How important will storage education be in 2009?

Posted by Gina Rosenthal in storage education | Tagged , , , | 7 Comments

A couple of things happened to me over the last few days that have me thinking about storage + education.

I was reading a post from Brian Henderson, one of my colleagues at EMC. Once I got past the 80s’s hair band reference, the post left me with a lot to think about. He talked about his disaster recovery plan for his digital music, videos and pictures.

That made me think about the first house project I’ll be tackling once I graduate: digitizing my vinyl, home videos, and old pictures. We’ll be purchasing some sort of storage and using Mozy to back it up, just like Brian did.

But this little tidbit from Brian’s post really got me thinking:

Matt, who works at a Boston-based videogame company, isn’t a storage geek.  Which explained the blank stare I had from him after my description.

I’ll just imagine that Matt doesn’t actually do coding, or support of the video games. How can you be an IT professional in this day and age and not know about storage? And do you have to be a storage geek to understand why DR (disaster recovery) is important, or at least how it would work?

When I went to get my eyes examined I started thinking about storage again. I pay $30 extra every year to have some digital scan done. I do this so they don’t have to dilate my eyes, and because I think having a digital record of my retinas may come in handy one day (glaucoma runs in my mom’s side). After the doctor did my eyes this year, he couldn’t find my previous records. I asked why, and he say it was probably on the other machine. I looked down, and this big complex piece of machinery seemed to be attached to a great big Dell PC. I guess my previous exams were on the other hard drive that was attached to the other machine. I immediately wondered, why aren’t these images being preserved on some central storage? And what happens if that Dell box dies? And why isn’t the company selling my eye doctor this system helping him out on storing and preserving his patients’ images?

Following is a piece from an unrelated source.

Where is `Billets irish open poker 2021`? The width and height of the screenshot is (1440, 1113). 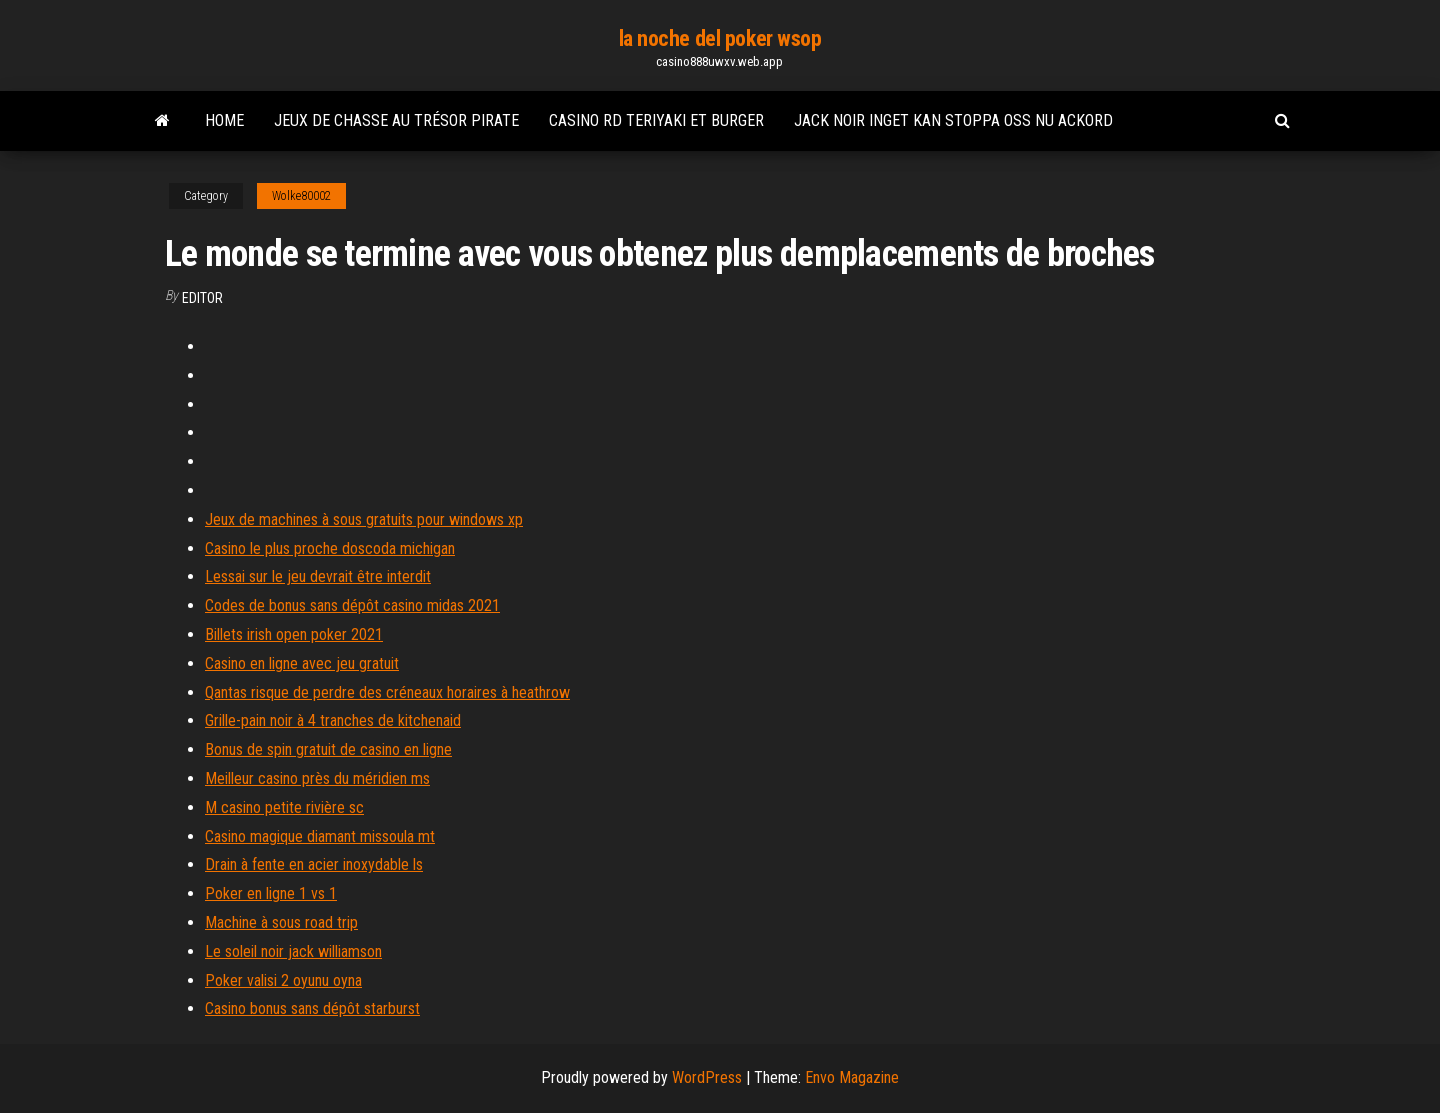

That whole experience made me think of a post Steve Todd had written about Centera being used for storing digitized medical records. To bring it back to education, Steve quoted a Wall Street Journal article that outlines the five broad categories Obama’s to-do list to get us out of this economic mess. Steve concentrated on the fifth item on the list – digitizing health records. If these records get digitized, they have to be stored someplace. Does that mean more people need to understand how information is stored, managed, secured, etc on a storage array?

Back to storage education specifically. For those of you reading this with a technical academic background, did you actually study about storage in college? Did you understand the difference between SAN and NAS from your studies? Do you think its important that college kids (at least the ones in tech major) have exposure to information storage systems?

My organization has actually developed a generic storage curriculum that is taught in lots of colleges. I wish it had been available to me when I was in school.

7 Responses to How important will storage education be in 2009?

  1. Pam says:

    I`m not and by no means IT literate but so often I do think about storage of info. In our house we have 2 laptops and a desktop computer we did have a third laptop but the cable became fried and once it lost power we lost the data it held. My husband is cheesed off at me using his desktop and in now talking of updating it and giving me his old one which will make us a 4 computer family with different info stored on different computers.
    I am going to keep an eye on your advise
    thanks
    Pam

  2. Nada says:

    Storage (and NAS) came up yesterday as I was trying to connect our house stereo system to the CDs I stored on my PC (which are located on iTunes which seems to complicate the matter). After a lot of troubleshooting and research – I ended up sending a message to the help desk – hopefully someone can help me access the assets I have stored – in layman’s terms.

  3. Viplav Baxi says:

    Hi Gina,
    We develop a lot of training for a customer around server and storage technology. My view is that not only storage, but appreciation and awareness of many other new developments will help the individuals negotiate with aspects of technology interaction such as identity, control, power and access to IP.
    Viplav

  4. gminks says:

    Pam, I’ll try to remember to post what we end up buying to consolidate our home storage needs. I know we’ll use Mozy to back it up:
    http://mozy.com/

    Viplav I totally agree with the folks also need to understand control, access to the data, how to protect it, how to make sure access is set properly. But even that gets a bit more discussion than storage does though, don’t you think? Where are you working btw? (yay another ed person who gets storage!!). 🙂

  5. Viplav Baxi says:

    Gina, Yeah! I really think we should have elements of storage technologies in curriculum and present all the aspects around it in simple ways so that most people can comprehend them.

    I run an elearning company called Servitium in India (we are headquartered in Florida) that does storage content development for a large player in the area apart from many other things.